* WHAT THIS TASK INVOLVES: A verbatim copy is needed of the lines below from the one containing "I need masks" up to and including the one containing "Find all instances of pancreas.", excluding pictures.

[Stored data entries]

-- Opening Marker --

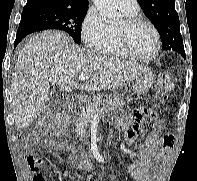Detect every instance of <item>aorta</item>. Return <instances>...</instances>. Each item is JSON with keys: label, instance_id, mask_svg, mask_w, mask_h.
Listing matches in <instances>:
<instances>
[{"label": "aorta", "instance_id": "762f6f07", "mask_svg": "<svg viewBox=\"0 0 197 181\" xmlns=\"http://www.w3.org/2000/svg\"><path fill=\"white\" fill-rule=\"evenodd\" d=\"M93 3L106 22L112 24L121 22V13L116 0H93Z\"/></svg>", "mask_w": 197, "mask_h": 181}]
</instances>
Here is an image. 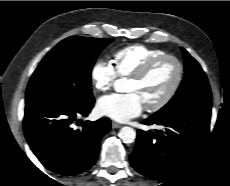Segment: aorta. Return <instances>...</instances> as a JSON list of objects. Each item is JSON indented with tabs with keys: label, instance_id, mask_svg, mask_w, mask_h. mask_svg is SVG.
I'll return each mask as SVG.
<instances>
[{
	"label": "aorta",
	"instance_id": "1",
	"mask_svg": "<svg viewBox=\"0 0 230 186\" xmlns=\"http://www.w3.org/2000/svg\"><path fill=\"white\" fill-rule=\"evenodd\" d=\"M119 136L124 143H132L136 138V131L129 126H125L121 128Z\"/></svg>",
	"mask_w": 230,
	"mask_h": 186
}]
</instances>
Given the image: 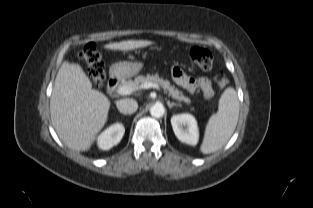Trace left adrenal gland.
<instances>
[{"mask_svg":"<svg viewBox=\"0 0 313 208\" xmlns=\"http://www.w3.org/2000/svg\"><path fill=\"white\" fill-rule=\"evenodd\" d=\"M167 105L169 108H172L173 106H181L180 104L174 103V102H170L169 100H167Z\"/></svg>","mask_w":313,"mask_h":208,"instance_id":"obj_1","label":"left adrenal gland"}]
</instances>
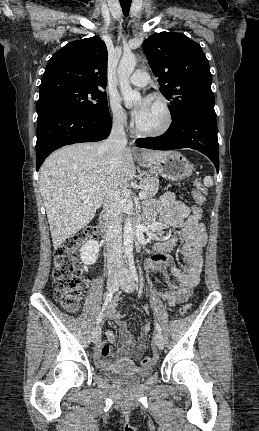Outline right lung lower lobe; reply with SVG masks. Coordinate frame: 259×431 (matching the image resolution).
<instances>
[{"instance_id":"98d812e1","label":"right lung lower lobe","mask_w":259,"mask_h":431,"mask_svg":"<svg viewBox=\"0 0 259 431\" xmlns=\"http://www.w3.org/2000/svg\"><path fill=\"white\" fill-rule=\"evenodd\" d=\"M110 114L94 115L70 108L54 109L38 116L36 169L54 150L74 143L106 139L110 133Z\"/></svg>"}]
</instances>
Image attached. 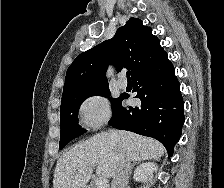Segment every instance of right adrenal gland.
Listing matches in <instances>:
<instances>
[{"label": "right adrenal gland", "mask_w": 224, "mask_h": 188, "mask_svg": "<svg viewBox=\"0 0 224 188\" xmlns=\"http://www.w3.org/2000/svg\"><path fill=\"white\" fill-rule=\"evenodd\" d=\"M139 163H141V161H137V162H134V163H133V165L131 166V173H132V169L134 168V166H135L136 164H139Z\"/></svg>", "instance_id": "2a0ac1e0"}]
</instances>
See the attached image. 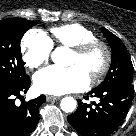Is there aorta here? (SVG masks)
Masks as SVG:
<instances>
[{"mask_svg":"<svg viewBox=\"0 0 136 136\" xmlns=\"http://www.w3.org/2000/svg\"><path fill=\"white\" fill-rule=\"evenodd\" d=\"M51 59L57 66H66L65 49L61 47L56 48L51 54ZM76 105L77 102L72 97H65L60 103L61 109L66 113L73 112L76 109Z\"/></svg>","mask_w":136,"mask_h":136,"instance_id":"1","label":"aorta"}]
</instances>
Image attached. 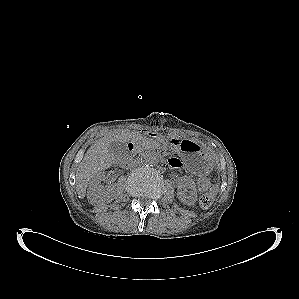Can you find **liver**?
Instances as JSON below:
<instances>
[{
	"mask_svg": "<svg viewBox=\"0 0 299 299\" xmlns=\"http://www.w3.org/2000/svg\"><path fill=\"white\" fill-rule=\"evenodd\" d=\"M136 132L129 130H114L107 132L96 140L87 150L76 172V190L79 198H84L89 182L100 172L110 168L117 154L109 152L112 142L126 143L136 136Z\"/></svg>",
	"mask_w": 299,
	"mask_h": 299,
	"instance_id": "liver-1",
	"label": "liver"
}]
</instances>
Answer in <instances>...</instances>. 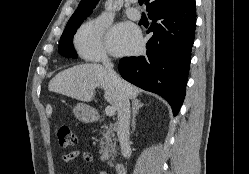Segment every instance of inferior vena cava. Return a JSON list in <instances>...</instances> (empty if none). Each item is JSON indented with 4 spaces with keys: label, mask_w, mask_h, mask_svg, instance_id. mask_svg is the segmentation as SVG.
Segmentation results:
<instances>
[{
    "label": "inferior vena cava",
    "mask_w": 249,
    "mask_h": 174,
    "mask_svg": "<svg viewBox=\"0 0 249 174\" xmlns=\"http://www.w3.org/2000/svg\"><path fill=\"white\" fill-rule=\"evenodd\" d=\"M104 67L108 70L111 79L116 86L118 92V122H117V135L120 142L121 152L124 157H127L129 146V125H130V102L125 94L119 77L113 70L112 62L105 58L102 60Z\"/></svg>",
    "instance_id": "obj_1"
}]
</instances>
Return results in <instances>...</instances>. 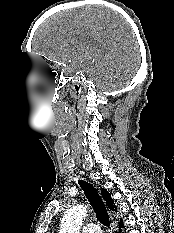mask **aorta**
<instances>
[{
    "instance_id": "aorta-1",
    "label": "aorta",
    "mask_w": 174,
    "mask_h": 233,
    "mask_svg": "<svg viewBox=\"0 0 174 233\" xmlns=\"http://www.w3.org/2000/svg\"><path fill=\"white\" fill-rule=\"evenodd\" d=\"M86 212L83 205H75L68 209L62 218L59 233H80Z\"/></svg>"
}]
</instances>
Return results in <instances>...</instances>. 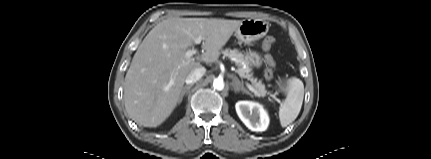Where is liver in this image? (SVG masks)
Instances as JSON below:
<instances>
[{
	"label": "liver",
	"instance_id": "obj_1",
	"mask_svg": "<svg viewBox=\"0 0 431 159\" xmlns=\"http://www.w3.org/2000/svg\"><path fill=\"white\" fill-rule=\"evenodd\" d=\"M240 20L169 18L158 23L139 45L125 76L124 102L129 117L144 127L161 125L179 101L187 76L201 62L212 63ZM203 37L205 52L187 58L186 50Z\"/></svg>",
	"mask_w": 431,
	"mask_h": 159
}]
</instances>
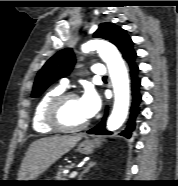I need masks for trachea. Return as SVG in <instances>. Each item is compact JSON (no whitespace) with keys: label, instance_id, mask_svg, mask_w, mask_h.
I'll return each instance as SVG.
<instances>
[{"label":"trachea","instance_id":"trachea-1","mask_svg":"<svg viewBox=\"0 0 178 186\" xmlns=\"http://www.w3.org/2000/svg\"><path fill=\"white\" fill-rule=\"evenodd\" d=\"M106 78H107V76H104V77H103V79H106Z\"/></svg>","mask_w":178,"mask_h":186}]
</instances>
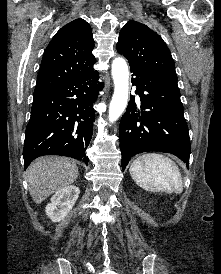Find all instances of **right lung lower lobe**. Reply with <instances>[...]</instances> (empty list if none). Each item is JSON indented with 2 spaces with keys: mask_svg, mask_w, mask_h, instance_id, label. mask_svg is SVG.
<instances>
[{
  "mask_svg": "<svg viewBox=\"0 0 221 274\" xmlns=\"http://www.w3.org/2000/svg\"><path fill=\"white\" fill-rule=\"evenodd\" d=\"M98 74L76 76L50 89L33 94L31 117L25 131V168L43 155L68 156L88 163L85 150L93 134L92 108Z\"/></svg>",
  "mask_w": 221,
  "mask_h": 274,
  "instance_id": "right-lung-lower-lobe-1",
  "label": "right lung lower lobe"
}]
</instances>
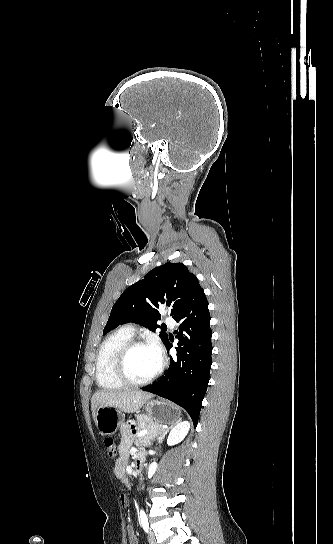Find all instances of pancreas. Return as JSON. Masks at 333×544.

-- Closing Marker --
-- Opening Marker --

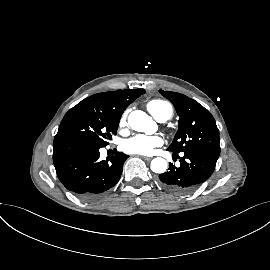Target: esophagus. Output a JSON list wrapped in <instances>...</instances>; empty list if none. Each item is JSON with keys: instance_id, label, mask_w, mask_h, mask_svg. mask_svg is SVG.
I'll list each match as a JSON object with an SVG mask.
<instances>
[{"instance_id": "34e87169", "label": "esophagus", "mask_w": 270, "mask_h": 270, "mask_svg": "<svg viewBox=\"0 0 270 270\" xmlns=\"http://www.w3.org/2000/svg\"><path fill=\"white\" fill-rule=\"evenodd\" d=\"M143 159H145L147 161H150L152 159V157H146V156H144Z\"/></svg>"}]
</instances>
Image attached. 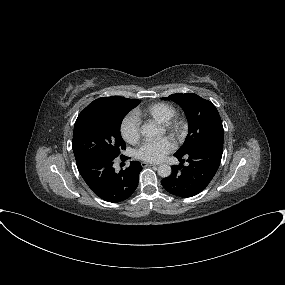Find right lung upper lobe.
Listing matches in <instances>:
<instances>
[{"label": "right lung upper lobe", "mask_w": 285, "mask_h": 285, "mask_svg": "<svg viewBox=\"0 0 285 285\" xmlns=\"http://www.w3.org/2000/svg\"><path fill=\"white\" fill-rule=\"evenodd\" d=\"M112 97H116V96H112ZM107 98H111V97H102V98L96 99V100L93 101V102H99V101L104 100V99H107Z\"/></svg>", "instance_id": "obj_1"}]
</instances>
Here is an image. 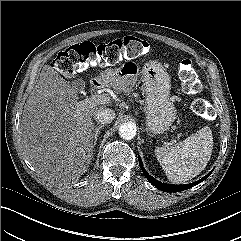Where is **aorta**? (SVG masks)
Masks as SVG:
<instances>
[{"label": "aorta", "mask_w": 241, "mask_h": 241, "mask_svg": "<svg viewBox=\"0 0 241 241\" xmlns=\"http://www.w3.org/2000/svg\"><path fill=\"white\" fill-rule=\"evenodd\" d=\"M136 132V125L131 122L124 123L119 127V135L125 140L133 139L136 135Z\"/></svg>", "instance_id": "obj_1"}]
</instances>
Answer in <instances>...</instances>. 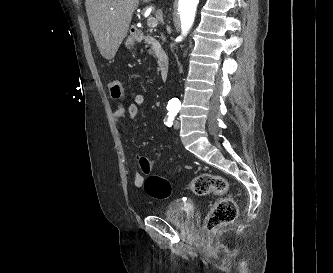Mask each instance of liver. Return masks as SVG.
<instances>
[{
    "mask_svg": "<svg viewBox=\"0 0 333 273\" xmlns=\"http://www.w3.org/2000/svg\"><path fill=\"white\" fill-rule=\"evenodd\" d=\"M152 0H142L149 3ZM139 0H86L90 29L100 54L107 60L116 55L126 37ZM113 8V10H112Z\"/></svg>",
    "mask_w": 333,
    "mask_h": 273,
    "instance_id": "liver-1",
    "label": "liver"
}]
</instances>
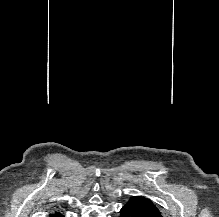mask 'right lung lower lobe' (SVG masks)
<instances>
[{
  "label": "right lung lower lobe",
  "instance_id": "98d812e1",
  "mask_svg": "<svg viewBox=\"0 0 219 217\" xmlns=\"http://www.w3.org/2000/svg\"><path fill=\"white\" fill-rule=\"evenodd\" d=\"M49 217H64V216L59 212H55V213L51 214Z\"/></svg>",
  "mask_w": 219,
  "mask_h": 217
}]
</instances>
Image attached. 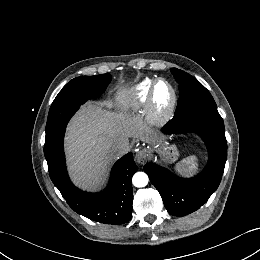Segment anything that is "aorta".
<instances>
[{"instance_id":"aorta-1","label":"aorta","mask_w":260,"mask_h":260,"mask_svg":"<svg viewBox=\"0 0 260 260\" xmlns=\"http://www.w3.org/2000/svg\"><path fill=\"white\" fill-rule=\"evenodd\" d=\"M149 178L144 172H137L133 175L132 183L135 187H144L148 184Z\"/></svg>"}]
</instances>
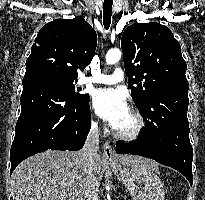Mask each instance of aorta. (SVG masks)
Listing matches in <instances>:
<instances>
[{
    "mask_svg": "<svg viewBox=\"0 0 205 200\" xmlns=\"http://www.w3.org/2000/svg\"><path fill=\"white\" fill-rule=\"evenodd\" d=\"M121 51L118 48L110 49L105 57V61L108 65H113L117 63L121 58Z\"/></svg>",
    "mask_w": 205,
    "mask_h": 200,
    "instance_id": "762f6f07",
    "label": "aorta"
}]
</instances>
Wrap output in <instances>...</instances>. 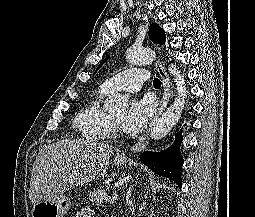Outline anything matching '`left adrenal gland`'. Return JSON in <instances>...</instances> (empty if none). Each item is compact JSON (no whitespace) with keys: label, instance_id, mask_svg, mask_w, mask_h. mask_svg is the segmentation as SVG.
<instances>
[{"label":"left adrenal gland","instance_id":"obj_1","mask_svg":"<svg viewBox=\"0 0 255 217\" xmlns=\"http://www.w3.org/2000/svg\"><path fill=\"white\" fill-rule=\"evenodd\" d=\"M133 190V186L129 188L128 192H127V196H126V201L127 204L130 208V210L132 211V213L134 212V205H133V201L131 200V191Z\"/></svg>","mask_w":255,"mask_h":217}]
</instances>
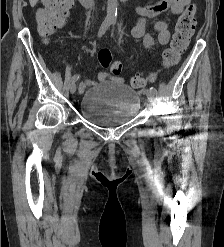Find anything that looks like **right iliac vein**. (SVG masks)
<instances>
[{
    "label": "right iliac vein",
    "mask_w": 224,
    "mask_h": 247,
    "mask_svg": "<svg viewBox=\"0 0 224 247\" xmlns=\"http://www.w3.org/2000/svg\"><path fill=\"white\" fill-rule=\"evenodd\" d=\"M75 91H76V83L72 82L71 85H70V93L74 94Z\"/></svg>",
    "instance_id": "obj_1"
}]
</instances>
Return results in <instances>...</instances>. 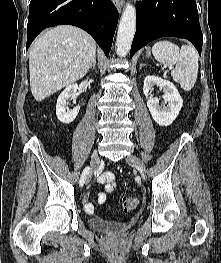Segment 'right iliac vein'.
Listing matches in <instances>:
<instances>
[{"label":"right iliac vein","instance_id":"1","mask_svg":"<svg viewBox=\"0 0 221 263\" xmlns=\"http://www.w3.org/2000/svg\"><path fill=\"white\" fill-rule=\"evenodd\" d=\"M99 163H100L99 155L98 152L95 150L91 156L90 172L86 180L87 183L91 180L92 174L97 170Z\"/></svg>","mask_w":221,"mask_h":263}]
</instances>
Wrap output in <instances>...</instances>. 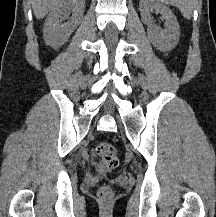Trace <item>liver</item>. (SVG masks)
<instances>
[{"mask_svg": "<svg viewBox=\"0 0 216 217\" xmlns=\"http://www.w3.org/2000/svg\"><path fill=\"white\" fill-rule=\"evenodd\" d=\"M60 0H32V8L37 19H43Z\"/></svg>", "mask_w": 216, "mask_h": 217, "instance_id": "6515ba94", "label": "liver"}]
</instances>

-- Closing Marker --

* WRITTEN REPLY:
I need masks for trachea. Return as SVG in <instances>. Each item is compact JSON (no whitespace) with keys: label, instance_id, mask_svg, mask_w, mask_h.
I'll return each instance as SVG.
<instances>
[{"label":"trachea","instance_id":"trachea-1","mask_svg":"<svg viewBox=\"0 0 178 186\" xmlns=\"http://www.w3.org/2000/svg\"><path fill=\"white\" fill-rule=\"evenodd\" d=\"M106 78H107V76H104V77H103V79H106Z\"/></svg>","mask_w":178,"mask_h":186}]
</instances>
Find all instances of **right lung lower lobe**. Reply with <instances>[...]</instances> (empty list if none). Each item is JSON indented with 2 spaces with keys: mask_svg, mask_w, mask_h, instance_id, label. mask_svg is SVG.
<instances>
[{
  "mask_svg": "<svg viewBox=\"0 0 221 274\" xmlns=\"http://www.w3.org/2000/svg\"><path fill=\"white\" fill-rule=\"evenodd\" d=\"M98 74L76 76L50 89L33 94L31 117L25 131V168L43 155L68 156L88 163L85 150L93 134L92 108Z\"/></svg>",
  "mask_w": 221,
  "mask_h": 274,
  "instance_id": "right-lung-lower-lobe-1",
  "label": "right lung lower lobe"
}]
</instances>
Find all instances of pancreas. Return as JSON. Masks at 333×544.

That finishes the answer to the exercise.